When switching to traditional food, make sure to wash and scrub the produce thoroughly under running water to remove any possible pesticide residue. You might also want to consider trimming the outer leaves off of leafy vegetables to reduce pollutants.
6. FIND LOWER PRICES IN THE FREEZER SECTION
For product that is out of season, frozen fruits and vegetables frequently have lower prices (especially helpful during the winter months).
Frozen produce can retain its nutritious value for a longer period of time since it is selected and frozen at the height of ripeness. Additionally, it won't become rotten and forgotten.
Additionally, something about frozen fruits in a smoothie, yogurt, or cobbler just tastes different, but I'm not sure what it is.

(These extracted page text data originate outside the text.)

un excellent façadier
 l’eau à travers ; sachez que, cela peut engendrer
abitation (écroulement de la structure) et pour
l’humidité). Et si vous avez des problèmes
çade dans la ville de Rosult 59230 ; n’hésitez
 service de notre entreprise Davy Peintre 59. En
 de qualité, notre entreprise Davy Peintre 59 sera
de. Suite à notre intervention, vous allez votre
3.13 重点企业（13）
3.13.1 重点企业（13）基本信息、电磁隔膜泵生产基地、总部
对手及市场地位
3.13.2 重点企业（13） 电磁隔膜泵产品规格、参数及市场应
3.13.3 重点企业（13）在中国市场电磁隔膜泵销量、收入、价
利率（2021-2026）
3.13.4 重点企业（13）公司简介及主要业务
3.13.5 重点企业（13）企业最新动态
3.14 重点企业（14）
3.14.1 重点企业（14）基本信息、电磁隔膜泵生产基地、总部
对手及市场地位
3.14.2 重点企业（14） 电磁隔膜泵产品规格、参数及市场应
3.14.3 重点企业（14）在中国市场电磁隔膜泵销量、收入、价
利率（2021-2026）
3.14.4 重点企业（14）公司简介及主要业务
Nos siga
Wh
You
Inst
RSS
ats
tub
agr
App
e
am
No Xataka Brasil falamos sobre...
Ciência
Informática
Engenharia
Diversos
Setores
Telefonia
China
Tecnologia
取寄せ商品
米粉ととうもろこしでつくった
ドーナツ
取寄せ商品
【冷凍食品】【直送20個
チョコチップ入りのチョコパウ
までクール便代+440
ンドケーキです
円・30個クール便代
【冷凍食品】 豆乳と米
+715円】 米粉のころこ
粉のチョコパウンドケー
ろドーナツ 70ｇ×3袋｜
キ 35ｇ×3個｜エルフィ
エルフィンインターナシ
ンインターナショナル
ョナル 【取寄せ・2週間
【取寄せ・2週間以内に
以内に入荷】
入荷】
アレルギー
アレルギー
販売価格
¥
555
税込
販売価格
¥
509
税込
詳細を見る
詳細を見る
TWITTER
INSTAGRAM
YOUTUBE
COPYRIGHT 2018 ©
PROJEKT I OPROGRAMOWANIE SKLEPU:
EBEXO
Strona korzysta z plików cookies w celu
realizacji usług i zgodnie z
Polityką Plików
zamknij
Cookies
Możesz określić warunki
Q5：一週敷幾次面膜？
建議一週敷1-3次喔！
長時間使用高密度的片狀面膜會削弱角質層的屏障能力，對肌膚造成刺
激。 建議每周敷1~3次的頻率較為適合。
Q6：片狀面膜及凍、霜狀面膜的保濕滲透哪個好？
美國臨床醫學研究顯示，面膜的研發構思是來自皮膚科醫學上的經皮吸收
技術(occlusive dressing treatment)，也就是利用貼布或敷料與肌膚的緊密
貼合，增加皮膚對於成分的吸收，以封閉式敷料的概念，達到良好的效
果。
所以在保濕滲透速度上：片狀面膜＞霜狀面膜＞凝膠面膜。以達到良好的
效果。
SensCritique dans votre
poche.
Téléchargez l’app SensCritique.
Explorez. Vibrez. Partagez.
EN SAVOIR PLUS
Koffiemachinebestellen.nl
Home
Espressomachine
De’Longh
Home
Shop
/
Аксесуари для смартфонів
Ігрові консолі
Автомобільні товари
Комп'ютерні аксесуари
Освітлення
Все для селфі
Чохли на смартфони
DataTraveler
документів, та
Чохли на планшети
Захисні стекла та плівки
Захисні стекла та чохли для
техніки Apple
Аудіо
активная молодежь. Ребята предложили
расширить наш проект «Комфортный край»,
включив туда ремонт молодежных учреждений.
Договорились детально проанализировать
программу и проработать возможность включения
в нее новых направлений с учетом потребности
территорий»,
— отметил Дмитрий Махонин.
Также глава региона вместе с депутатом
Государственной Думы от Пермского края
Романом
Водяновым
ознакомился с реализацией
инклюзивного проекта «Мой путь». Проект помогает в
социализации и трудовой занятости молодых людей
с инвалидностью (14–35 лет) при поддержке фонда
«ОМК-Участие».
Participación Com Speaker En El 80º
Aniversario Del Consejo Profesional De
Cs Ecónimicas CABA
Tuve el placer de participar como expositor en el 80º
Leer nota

7. FOR ESSENTIAL OMEGA-3, USE TUNA
Getting enough of the fatty acid helps keep your arteries clear and may lower blood pressure and your risk of dementia. Omega-3 fatty acids have many advantages.
The best and most direct source of omega-3s is fish, and cans of tuna are an inexpensive way to get this vital fatty acid in your diet. Additionally, because canned tuna has a lengthy shelf life, it can be used on days when meal prep is not an option.
8. CHOOSE COST-EFFICIENT PROTEINS
Protein may be added to your diet quite cheaply by eating meat and poultry. However, because of the rising prices of these commodities globally, they are no longer as simple to explain when doing a weekly grocery order.
Try including some bean and lentil meals to the mix to make sure you're still getting enough protein in your diet. Additional excellent sources include milk, yogurt, and peanut butter (and are an easy-add to any protein-packed smoothie).
9. SPICE THINGS UP WITH STAPLES
While new recipes may call for unusual spices and ingredients, in an effort to reduce costs, focus on the basic seasonings.
On chicken and fish, a little salt, pepper, garlic powder, and paprika goes a long way. In addition to enhancing homemade curries, garlic and ginger powders are excellent in chilis and stews. Lemons and limes should also not be overlooked; these colorful fruits are inexpensive and provide the ideal garnish for salads, meats, poultry, fish, and other dishes.
10. EMBRACE LEFTOVERS
You might have leftovers even if you carefully prepare your meals. But keep those fragments! You can use those leftovers, like a few different kinds of vegetables here and a piece of protein there, for another dinner.
In the end, bones from meat and vegetable ends and skins can be frozen and turned into soup. At the conclusion of the meal, any extra grains, proteins, or veggies on your plate can be used to make a grain bowl, stir fry, or sandwich.